JUDE BROUGHAN - ATHENREE

Benrubi Gallery is pleased to present Athenree, the gallery’s first solo exhibition by Brooklyn-based artist, Jude Broughan. Athenree is a tiny beach town in the coastal Bay of Plenty, in the artist’s native New Zealand. It was named after the Northern Irish ‘townland’ that is home to the monolithic Athenree Portal Tomb. Revealing an interest in the process of traveling and the concomitant instability of ‘place,’ Broughan’s new works state their claim on the here and now while simultaneously questioning exactly where and when this might be.

In assemblages, loose-hanging works, mixed-media panels, and photo collages, Broughan draws on the languages of painting and printmaking alongside those of photography and collage to play with space and form, line and color. Using colored vinyl, leather, denim, and polyester grounds, she alludes to her own physicality while pondering the nature of artistic production itself.  

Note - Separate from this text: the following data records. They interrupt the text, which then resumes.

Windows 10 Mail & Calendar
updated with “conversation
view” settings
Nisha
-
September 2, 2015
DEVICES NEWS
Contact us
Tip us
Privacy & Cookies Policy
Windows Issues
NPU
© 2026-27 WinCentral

Broughan manipulates her photographs visually and physically, subtly shifting the emphasis of personal and quotidian imagery in some works, referencing the language of commercial imagery in others. Her use of stitching—a strategy informed by Warhol’s “Sewn Photographs”—inserts shots distinguished by their immediacy into carefully composed arrangements, the thread dividing our attention between the physicality of the art object and the patterning of its surface. By also cutting holes or apertures in her works’ supports, Broughan refers to the mechanics (and limitations) of photography, digital manipulation, and vision itself, and alludes to our seemingly innate tendency to edit. As New Zealand artist and critic Peter Dornauf writes, this “exposes the constructed nature of the subject while also providing a simulation of depth, which seems like the contradiction it actually is. Such incongruity and paradox is the essence of this artist’s practice.”

Jude Broughan is a New Zealand-born artist living in Brooklyn, New York. Recent solo and group exhibitions include “Best of 2012,” Soloway, Brooklyn, and “Written By Snakes,” Churner and Churner, New York (both 2012); “New. New York,” Essl Museum, Vienna (2012–13); “Plot,” Dimensions Variable, Miami, and “Certain Lights” Churner and Churner, New York (both 2014); “A Weekend in the Country” Magnan Metz Gallery, New York, and “Honey,” Calder & Lawson Gallery, Hamilton, New Zealand (both 2015); and “Ornamentation of the Joint,” Old Pfizer Building, Brooklyn (2016). Broughan is a 2015 Pollock-Krasner Foundation grantee and a graduate of the School of Visual Arts and Hunter College.